The solution – well, that’s the exciting part! There are so many these days.   There is the Amazon Prime Pantry, my local grocery store drive-up service and there even a good handful of stores that offer deliveryservices right to the door!  Some even offer meal delivery services!  An alternate solution if these options are not available is to create a master grocery list, make dozens of copies of it, and then just circle what you need for the week.  This saves you or your caregiver from writing brands, sizes, and items down again and again.  After all, most of us do tend to get the same items, same brands, over and over.

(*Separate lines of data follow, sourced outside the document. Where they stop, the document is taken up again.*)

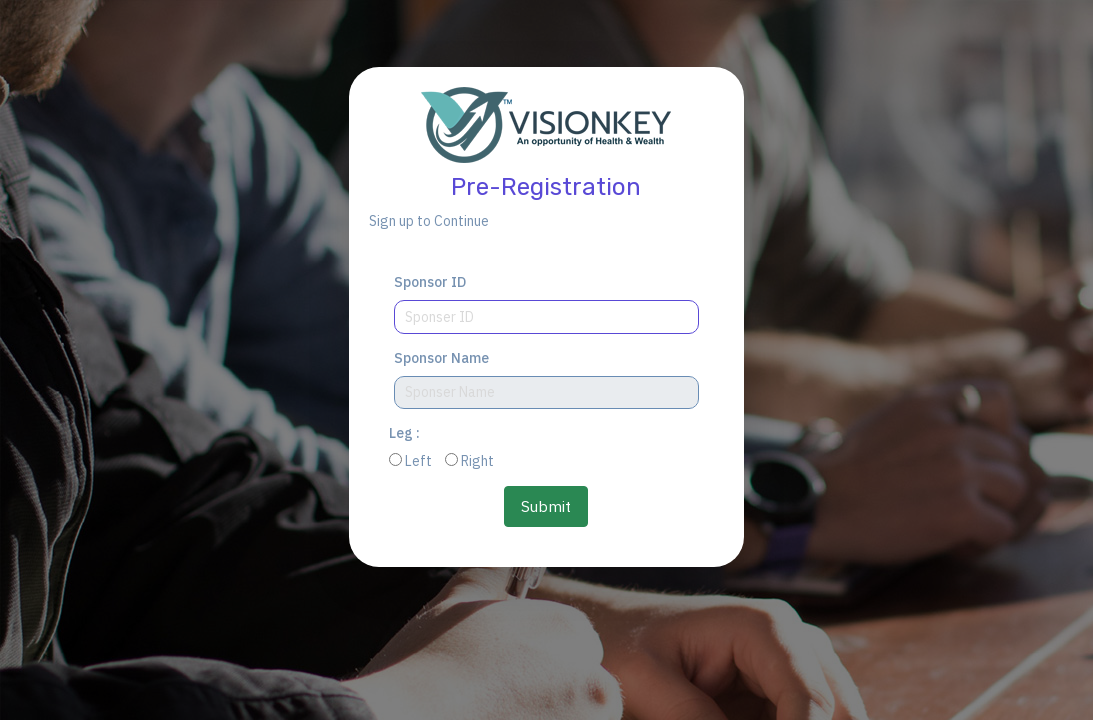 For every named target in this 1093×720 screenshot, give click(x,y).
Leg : (404, 433)
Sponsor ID (430, 282)
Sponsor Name (441, 358)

The complete solution – Learning new applications isn’t always the easiest, or even if the site is easy to use, I need to find the energy (and get past the brain fog) to learn how to use it.  Asking my caregivers to help me select the best grocer for my needs, show me how to use their system, and walk me through my first order can create a one and done situation.   Hopefully at that point, I will be able to take this task back over myself, at least to a larger degree.

Medical Providers:  Finding and filling out all the release forms from various providers can be draining.  At times so much that, and given how hard it is to find medical support (or even a doctor aware of what Myalgic Encephalomyelitis is!), I have questioned whether the appointment will even be worth all the work!

The answer oftentimes is that one of my caregivers helps me find the appropriate medical provider for my current issue and then we start from scratch going to my main current providers’ websites, printing the release forms, filling them out again and sending them to the new provider.
  
The solution – We could take some time to create a document that has links to all the release forms.
  
The complete solution – Given the ongoing need for this, plotting out time with my caregiver to print multiple release forms for each key provider and filling one in and making copies of each, leaving just the new provider’s name blank to fill in will save us from “reinventing the wheel” for every new appointment.   When the next such need comes, then we just have to pop in one name in each already-completed form and presto - off they go!  (With many forms being online this may not always work, but there’s still many “paper” providers out there).

Sorting Mail/Paying Bills:  I tend to get overwhelmed and anxious when I see my mail and bills piling up.  Sometimes though I’m just too exhausted to go through them when they arrive.

The answer – I stay anxious and overwhelmed until the day comes that I have the energy to sort through it all and toss, pay, or file the information.

The solution – Put all of the mail out of immediate sight (but not so far that I forget them) but far enough so that I’m not constantly seeing the pile and watching it grow day after day.  And when I’m feeling up to it, then I will work through the pile.

The complete solution:  Consider setting up auto-pay for monthly bills.  This greatly reduces the volume of mail to sort through and bills for to manually pay!

Even just thinking through these three examples has gotten me to thinking of where else I can simplify and streamline my life.  Where can I self-manage my life a bit more while at the same time reducing my stress level and the overall workload for me and my caregiver, all while making self-care and rest a continuing priority?  It’s sort of become a game now – what can be done simpler, easier, or not at all?  

Please feel free to share your tried and proven ideas!  The more robust we can make this list, the better for all of us.   Why reinvent the wheel if someone already has great strategies in place that we can all benefit from!